There are at least two possible ways. First is that on 3.65, the random-looking data block has some specific structure that Sony looks for (or some console unique data in this block gives away the fact that the console is on 3.60). Second is that they changed the SHA1-HMAC key. If it is the latter case, then the next step is to find how this key is constructed. It is likely that the key is constructed in F00D and therefore spoofing it would require a F00D hack.

How Hackers Bypassed The Block

See ReStore / ReNpDrm vulnerability by CelesteBlue.

How Sony Unblocked Activation

Since May 2018, the challenge string in requests sent from PSVita to PSN for Content and PSN Account activations is not checked anymore. Strange...

I can think about 4 reasons:

1) Sony wanted to fight ReStore by killing its purpose. In this case, they would have better patched the vulnerability...

2) Sony has done that by mistake. Impossible.
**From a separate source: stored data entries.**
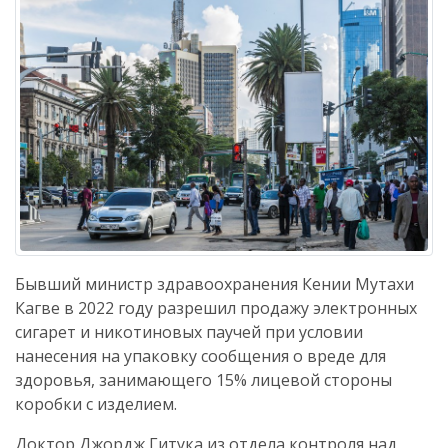
Бывший министр здравоохранения Кении Мутахи
Кагве в 2022 году разрешил продажу электронных
сигарет и никотиновых паучей при условии
нанесения на упаковку сообщения о вреде для
здоровья, занимающего 15% лицевой стороны
коробки с изделием.
Доктор Джордж Гитука из отдела контроля над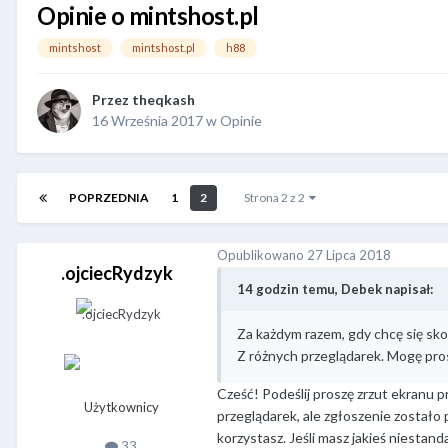
Opinie o mintshost.pl
mintshost
mintshost.pl
h88
Przez
theqkash
16 Września 2017
w
Opinie
POPRZEDNIA
1
2
Strona 2 z 2
Opublikowano
27 Lipca 2018
.ojciecRydzyk
14 godzin temu, Debek napisał:
Za każdym razem, gdy chcę się sk
Z różnych przeglądarek. Mogę pros
Cześć! Podeślij proszę zrzut ekranu 
Użytkownicy
przeglądarek, ale zgłoszenie zostało
korzystasz. Jeśli masz jakieś niestan
33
3) Sony is working on a more secure PSN. We have an exemple: when Sony removed ConsoleId checks on its servers for 3 months, then restored the check with even more securities. In the PSVita case, they would have been quicker at fixing challenge if that was for security.

4) Sony is working on a big change of PSN. This is very plausible since we discovered that they are adapting old PSN to work with a new "Account Id" because now people can change PSN ID.